Exercise description: Find and copy each line in the material below where the string "Puppies" occurs.

Data to examine:

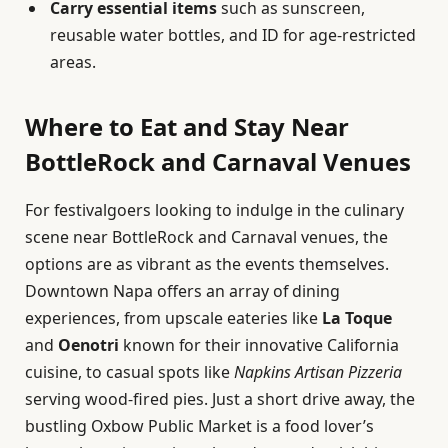
Carry essential items
such as sunscreen,
reusable water bottles, and ID for age-restricted
areas.
Where to Eat and Stay Near
BottleRock and Carnaval Venues
For festivalgoers looking to indulge in the culinary
scene near BottleRock and Carnaval venues, the
options are as vibrant as the events themselves.
Downtown Napa offers an array of dining
experiences, from upscale eateries like
La Toque
and
Oenotri
known for their innovative California
cuisine, to casual spots like
Napkins Artisan Pizzeria
serving wood-fired pies. Just a short drive away, the
bustling Oxbow Public Market is a food lover’s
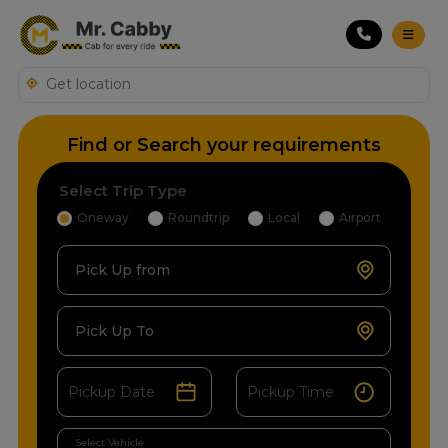
Find or Search your requirements
Select Trip Type
Oneway
Roundtrip
Local
Airport
Pick Up from
Pick Up To
Select Vehicle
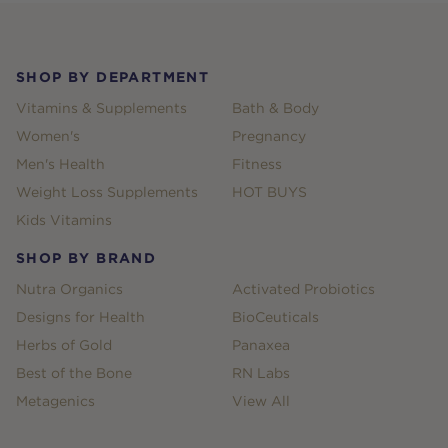
Footer
SHOP BY DEPARTMENT
Vitamins & Supplements
Bath & Body
Women's
Pregnancy
Men's Health
Fitness
Weight Loss Supplements
HOT BUYS
Kids Vitamins
SHOP BY BRAND
Nutra Organics
Activated Probiotics
Designs for Health
BioCeuticals
Herbs of Gold
Panaxea
Best of the Bone
RN Labs
Metagenics
View All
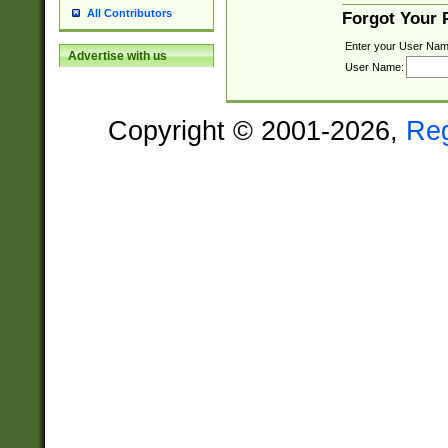
All Contributors
Forgot Your
Enter your User Nam
Advertise with us
User Name:
Copyright © 2001-2026,
Re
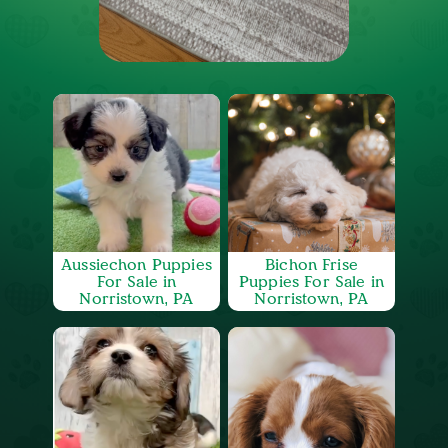
Aussiechon Puppies
Bichon Frise
For Sale in
Puppies For Sale in
Norristown, PA
Norristown, PA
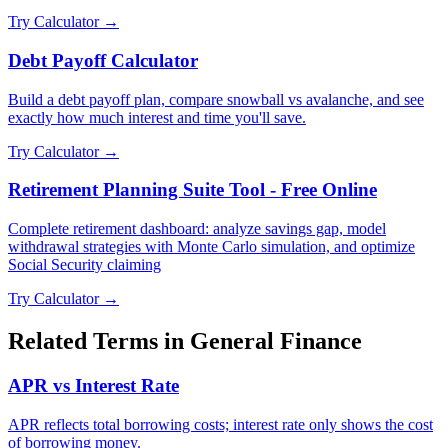
Try Calculator →
Debt Payoff Calculator
Build a debt payoff plan, compare snowball vs avalanche, and see
exactly how much interest and time you'll save.
Try Calculator →
Retirement Planning Suite Tool - Free Online
Complete retirement dashboard: analyze savings gap, model
withdrawal strategies with Monte Carlo simulation, and optimize
Social Security claiming
Try Calculator →
Related Terms in
General Finance
APR vs Interest Rate
APR reflects total borrowing costs; interest rate only shows the cost
of borrowing money.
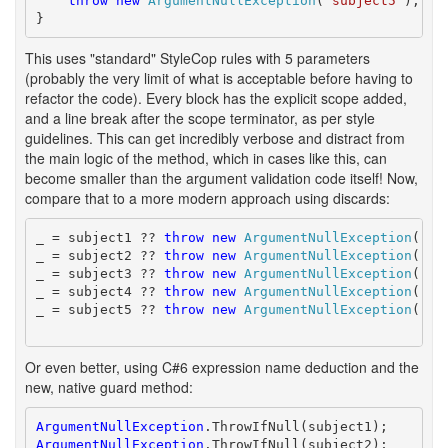
throw
new
ArgumentNullException
(
"subject5"
);

}
This uses "standard" StyleCop rules with 5 parameters
(probably the very limit of what is acceptable before having to
refactor the code). Every block has the explicit scope added,
and a line break after the scope terminator, as per style
guidelines. This can get incredibly verbose and distract from
the main logic of the method, which in cases like this, can
become smaller than the argument validation code itself! Now,
compare that to a more modern approach using discards:
_ = subject1 ?? 
throw
new
ArgumentNullException
(
"su
_ = subject2 ?? 
throw
new
ArgumentNullException
(
"su
_ = subject3 ?? 
throw
new
ArgumentNullException
(
"su
_ = subject4 ?? 
throw
new
ArgumentNullException
(
"su
_ = subject5 ?? 
throw
new
ArgumentNullException
(
"su
Or even better, using C#6 expression name deduction and the
new, native guard method:
ArgumentNullException
ArgumentNullException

Expected answer:
Aussiechon Puppies
Puppies For Sale in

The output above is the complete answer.